**What is expected**
Without including any picture, return the complete set of records exactly.

Transcribed page contents:
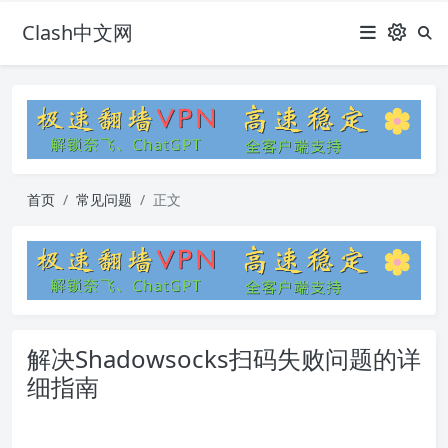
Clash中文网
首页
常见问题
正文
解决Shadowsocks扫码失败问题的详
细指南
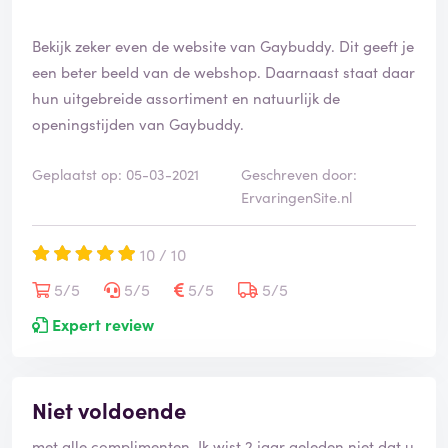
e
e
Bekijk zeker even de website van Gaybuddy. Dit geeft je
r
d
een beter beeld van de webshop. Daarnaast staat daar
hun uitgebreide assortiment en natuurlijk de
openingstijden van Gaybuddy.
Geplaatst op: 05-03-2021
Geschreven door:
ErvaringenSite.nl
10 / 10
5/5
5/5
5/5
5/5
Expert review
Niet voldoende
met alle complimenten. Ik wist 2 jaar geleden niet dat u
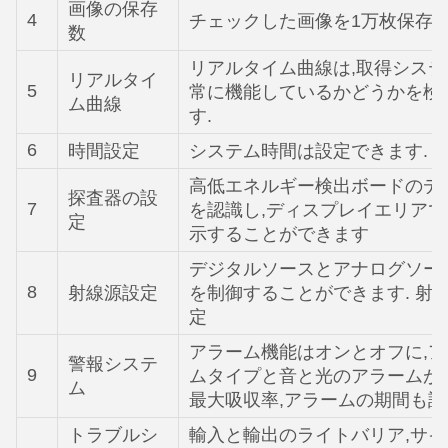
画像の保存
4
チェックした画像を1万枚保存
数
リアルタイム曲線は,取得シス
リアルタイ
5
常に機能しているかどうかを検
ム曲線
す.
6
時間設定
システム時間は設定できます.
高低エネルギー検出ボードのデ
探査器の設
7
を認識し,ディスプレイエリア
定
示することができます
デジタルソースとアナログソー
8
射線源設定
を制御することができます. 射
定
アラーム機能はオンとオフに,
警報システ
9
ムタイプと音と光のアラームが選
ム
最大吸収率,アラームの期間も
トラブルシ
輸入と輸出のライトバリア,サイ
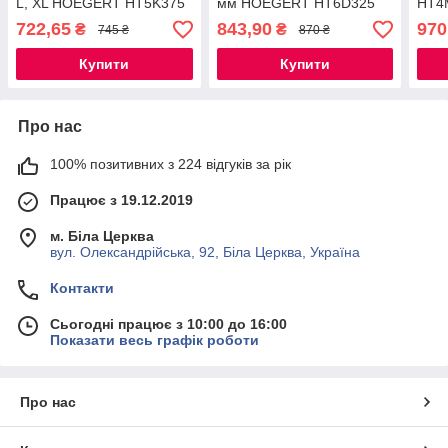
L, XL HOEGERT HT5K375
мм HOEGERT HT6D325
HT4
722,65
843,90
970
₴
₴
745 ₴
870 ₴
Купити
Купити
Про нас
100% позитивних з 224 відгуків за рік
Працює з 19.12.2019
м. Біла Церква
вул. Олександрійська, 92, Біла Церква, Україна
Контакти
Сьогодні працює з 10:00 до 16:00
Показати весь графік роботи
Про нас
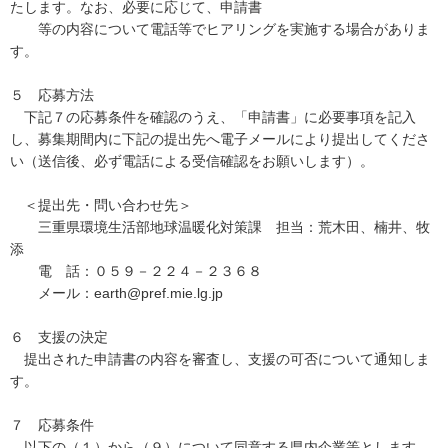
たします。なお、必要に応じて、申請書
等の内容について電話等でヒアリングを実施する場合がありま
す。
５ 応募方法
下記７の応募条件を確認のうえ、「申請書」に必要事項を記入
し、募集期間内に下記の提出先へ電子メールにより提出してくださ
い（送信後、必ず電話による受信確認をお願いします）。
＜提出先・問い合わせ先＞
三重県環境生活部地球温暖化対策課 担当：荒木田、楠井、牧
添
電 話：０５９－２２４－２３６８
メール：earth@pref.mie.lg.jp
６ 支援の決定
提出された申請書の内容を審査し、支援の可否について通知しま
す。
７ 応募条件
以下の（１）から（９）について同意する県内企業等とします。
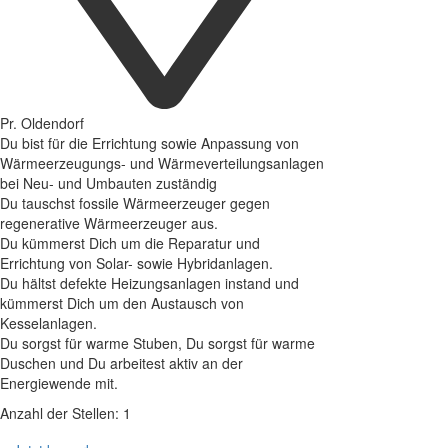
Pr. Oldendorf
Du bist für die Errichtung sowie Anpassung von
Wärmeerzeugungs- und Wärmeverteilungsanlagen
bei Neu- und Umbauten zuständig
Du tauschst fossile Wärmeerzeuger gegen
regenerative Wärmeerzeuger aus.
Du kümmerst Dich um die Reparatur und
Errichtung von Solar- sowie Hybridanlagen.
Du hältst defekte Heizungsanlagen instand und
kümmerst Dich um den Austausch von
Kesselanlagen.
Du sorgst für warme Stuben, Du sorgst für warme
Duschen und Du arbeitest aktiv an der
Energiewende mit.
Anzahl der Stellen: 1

**Solution**
Clash中文网
首页
常见问题
正文
解决Shadowsocks扫码失败问题的详
细指南
e
e
Bekijk zeker even de website van Gaybuddy. Dit geeft je
r
d
een beter beeld van de webshop. Daarnaast staat daar
hun uitgebreide assortiment en natuurlijk de
openingstijden van Gaybuddy.
Geplaatst op: 05-03-2021
Geschreven door:
ErvaringenSite.nl
10 / 10
5/5
5/5
5/5
5/5
Expert review
Niet voldoende
met alle complimenten. Ik wist 2 jaar geleden niet dat u
画像の保存
4
チェックした画像を1万枚保存
数
リアルタイム曲線は,取得シス
リアルタイ
5
常に機能しているかどうかを検
ム曲線
す.
6
時間設定
システム時間は設定できます.
高低エネルギー検出ボードのデ
探査器の設
7
を認識し,ディスプレイエリア
定
示することができます
デジタルソースとアナログソー
8
射線源設定
を制御することができます. 射
定
アラーム機能はオンとオフに,
警報システ
9
ムタイプと音と光のアラームが選
ム
最大吸収率,アラームの期間も
トラブルシ
輸入と輸出のライトバリア,サイ
L, XL HOEGERT HT5K375
мм HOEGERT HT6D325
HT4
722,65
843,90
970
₴
₴
745 ₴
870 ₴
Купити
Купити
Про нас
100% позитивних з 224 відгуків за рік
Працює з 19.12.2019
м. Біла Церква
вул. Олександрійська, 92, Біла Церква, Україна
Контакти
Сьогодні працює з 10:00 до 16:00
Показати весь графік роботи
Про нас
たします。なお、必要に応じて、申請書
等の内容について電話等でヒアリングを実施する場合がありま
す。
５ 応募方法
下記７の応募条件を確認のうえ、「申請書」に必要事項を記入
し、募集期間内に下記の提出先へ電子メールにより提出してくださ
い（送信後、必ず電話による受信確認をお願いします）。
＜提出先・問い合わせ先＞
三重県環境生活部地球温暖化対策課 担当：荒木田、楠井、牧
添
電 話：０５９－２２４－２３６８
メール：earth@pref.mie.lg.jp
６ 支援の決定
提出された申請書の内容を審査し、支援の可否について通知しま
す。
７ 応募条件
以下の（１）から（９）について同意する県内企業等とします。
Pr. Oldendorf
Du bist für die Errichtung sowie Anpassung von
Wärmeerzeugungs- und Wärmeverteilungsanlagen
bei Neu- und Umbauten zuständig
Du tauschst fossile Wärmeerzeuger gegen
regenerative Wärmeerzeuger aus.
Du kümmerst Dich um die Reparatur und
Errichtung von Solar- sowie Hybridanlagen.
Du hältst defekte Heizungsanlagen instand und
kümmerst Dich um den Austausch von
Kesselanlagen.
Du sorgst für warme Stuben, Du sorgst für warme
Duschen und Du arbeitest aktiv an der
Energiewende mit.
Anzahl der Stellen: 1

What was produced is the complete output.